## Exercise aim
With the string "Alex" as the filter, copy each matching line from the records.

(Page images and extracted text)
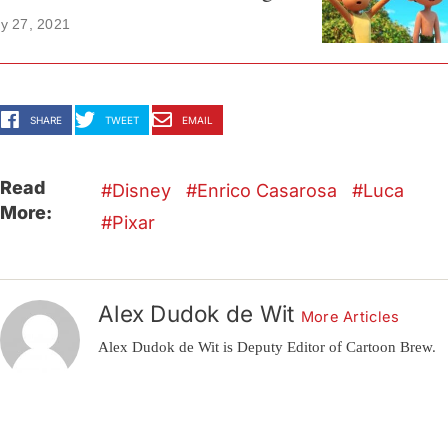
y 27, 2021
SHARE
TWEET
EMAIL
Read
Disney
Enrico Casarosa
Luca
More:
Pixar
Alex Dudok de Wit
More Articles
Alex Dudok de Wit is Deputy Editor of Cartoon Brew.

## Answer for the task
Alex Dudok de Wit
Alex Dudok de Wit is Deputy Editor of Cartoon Brew.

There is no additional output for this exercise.